During the 1980s, as competition between civil engineering contractors for jobs in the UK intensified, contractors tended to reduce their margins for profit and risks in order to gain work. Consequently a contractor getting a job with low margins had to protect his position by making sure he billed the promoter for every matter he was entitled to charge for under the contract. However, some contractors developed the practice of submitting claims for extra payment wherever they thought a weakness in the wording of the contract might justify it. They employed quantity surveyors for this purpose, and it was not uncommon for more than a hundred claims of this type to be submitted on a major project.2
The resulting ‘climate of dispute’ that seemed to arise – more particularly on complex building projects than in civil engineering – led to other methods being sought for controlling constructional work.
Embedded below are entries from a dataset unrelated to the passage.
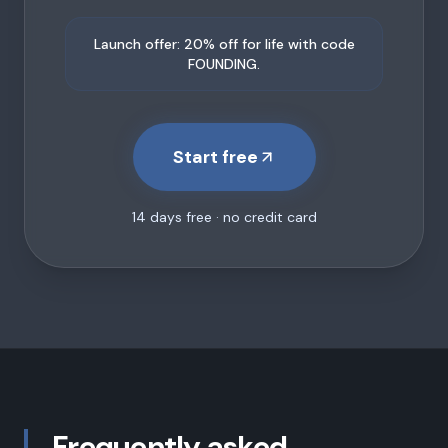
Launch offer: 20% off for life with code
FOUNDING.
Start free
14 days free · no credit card
Frequently asked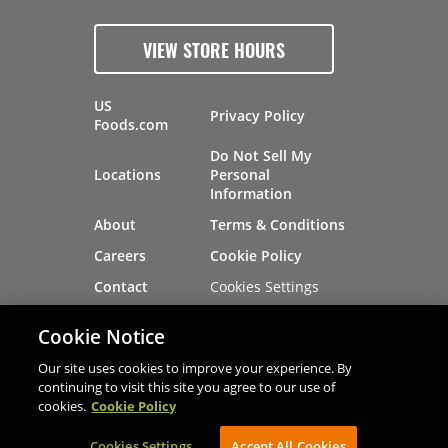
VIEW STORE HOURS
US
Privacy Policy
Foods.com
Do Not Sell My
Locations
Personal
Information
About
Terms & Conditions
Careers
Cookie Policy
Cookies Settings
Contact
Site Map
Investors
Cookie Notice
Recalls
Our site uses cookies to improve your experience. By
continuing to visit this site you agree to our use of
cookies.
Cookie Policy
®
®
© 2026 Copyright - US Foods
CHEF'STORE
Cookies Settings
AVIBE Web Development
Accept All Cookies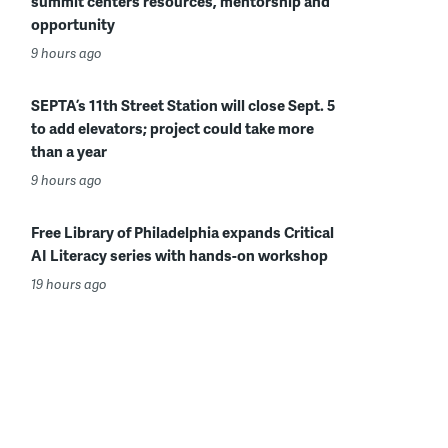
summit centers resources, mentorship and
opportunity
9 hours ago
SEPTA’s 11th Street Station will close Sept. 5
to add elevators; project could take more
than a year
9 hours ago
Free Library of Philadelphia expands Critical
AI Literacy series with hands-on workshop
19 hours ago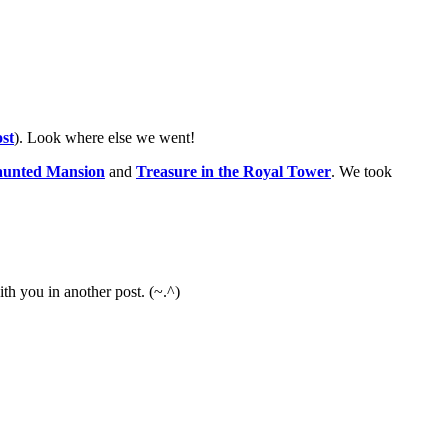
st
). Look where else we went!
aunted Mansion
and
Treasure in the Royal Tower
. We took
ith you in another post. (~.^)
Some promoters thought that the independent Engineer, who had to decide on claims under the ICE or FIDIC conditions of contract, was not being tough enough in rejecting contractors’ claims. But claims would inevitably arise and some have to be paid, especially in cases where a promoter did not allow enough time and money to be spent on site investigations, or who let construction start before being certain of his requirements. The practice of promoters to accept the lowest tendered price on most projects also increased the chance of employing a contractor whose price was so low he needed to use claims to safeguard his precarious financial position on that contract.3
In 1985, in an effort to reduce claims, the UK Department of Transport
(DTp) proposed to deprive the independent Engineer of his role in settling claims under contracts for motorways and trunk roads, and let one of their own staff decide what should be paid. The DTp faced especial difficulties because road building involves much below-ground work and building in earth. Even minor changes in below-ground material from that expected can give rise to large extra costs for the contractor.4 However, due to wide opposition, the DTp did not pursue its original intentions. Instead both the DTp and other public bodies sought to have more say in decisions on claims, such as giving the promoter a right to have his own staff take part in discussions with the contractor on claims, or requiring the Engineer to consult with the promoter on any claim exceeding a given amount.
2Before about 1975 most civil engineering contractors did not employ quantity surveyors. It was only the building industry which used them.
3While a commercial company can place a contract with any contractor it favours a public authority must ‘safeguard the public purse’, and cannot therefore reject the lowest tender without good reason.
But, although an experienced engineer can see when a tender price is perhaps too low, he cannot prove this is bound to cause trouble. Nor can he guarantee that the next lowest tender, if adopted, will be free of trouble over claims.